Senior Public Safety Telecommunicator Peter Dwyer
On June 21, 2016 at 4:04pm, Senior PST Peter Dwyer received a 911 call from a woman located in Mendham Township reporting that she had witnessed her husband collapse and that he was not breathing. The caller was having a difficult time providing her exact location. SPST Dwyer was able to calm the caller, offer reassurance, and determine the location of the call. Dwyer began to provide CPR instructions to the caller over the phone. Several times Dwyer had to calm the caller so she could focus on understanding the CPR instructions. The caller began chest compressions and continued to do so at the urging of PST Dwyer until police officers arrived, about 2 minutes later. Police officers and EMS personnel utilized a defibrillator to revive the victim. Senior PST Dwyer Has received the Morris County Communications Division Lifesaving Award for his actions.
Public Safety Telecommunicator Ashley Napolitano
On Jan. 5, 2017, at 9:45 a.m., PST Napolitano received an emergency 911 call from the husband of a woman who was in the final stages of child labor at a location in Morris Township. Napolitano promptly began to provide emergency childbirth pre-arrival information but learned that the mother was not in the correct position to give a safe delivery.
Napolitano directed the husband to prepare his wife for a safe delivery and to ensure that the mother was not in any life-threatening distress. PST Napolitano continued to ask the husband if he saw any part of the baby. The father exclaimed that he saw the baby’s head. Napolitano then provided instructions to the father on how to support the baby as it was exiting the womb. At this time, emergency first responder medical services arrived to assume care of the mother. A short time later, a baby girl was born. PST Napolitano has received the Morris County Communications Division’s Medical Assistance Award for her actions.
Public Safety Telecommunicator Kirk Keyes
On Jan. 30, 2017, at 10:02pm, PST Kirk Keyes received an emergency 911 call from the husband of a woman who was in the final stages of labor in Chatham Township.

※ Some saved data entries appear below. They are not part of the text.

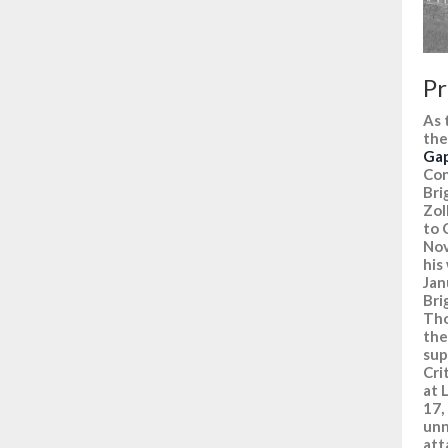
Pr
As 
the
Ga
Con
Bri
Zol
to 
Nov
his
Jan
Bri
Tho
the
sup
Cri
at 
17,
unn
att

Keyes began providing emergency childbirth pre-arrival instructions to the husband and, during questioning of the father, learned that the baby was on its way. The couple received instructions from Keyes to on how to support the baby, and the mother continued to give birth while PST Keyes provided vital instructions to the father. The successful joint delivery effort resulted in the birth of a healthy baby boy. PST Keyes continued to provide instructions to the father and mother to ensure the baby was not in any distress until police officers arrived at the house. PST Keyes has received the Morris County Communications Division’s Medical Assistance Award for his actions.

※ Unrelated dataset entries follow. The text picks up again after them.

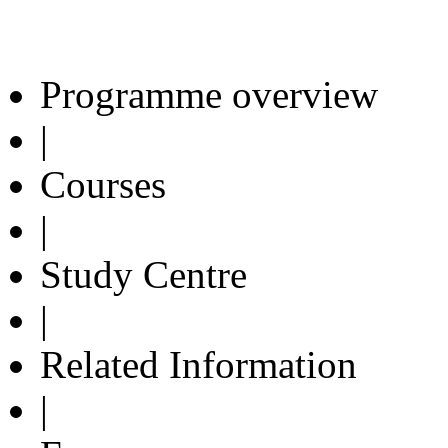
Programme overview
|
Courses
|
Study Centre
|
Related Information
|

Public Safety Telecommunicator Fred Sharp
On Feb. 3, 2017, at 8:32pm, PST Fred Sharp received an emergency 911 call from a neighbor in Morristown reporting that an 8-month old baby was not breathing. Sharp quickly determined that the baby was, in fact, not breathing and was turning blue. Sharp instructed the caller, who relayed the instructions to the mother of the baby, to clear the airway of the baby and provide rescue breathing. Within moments, the baby coughed and expelled fluid and began to breathe and cry, signaling a cleared airway. Sharp remained on the call until police officers arrived to continue care of the baby boy. PST Sharp has received the Morris County Communications Division’s Lifesaving Award for his actions.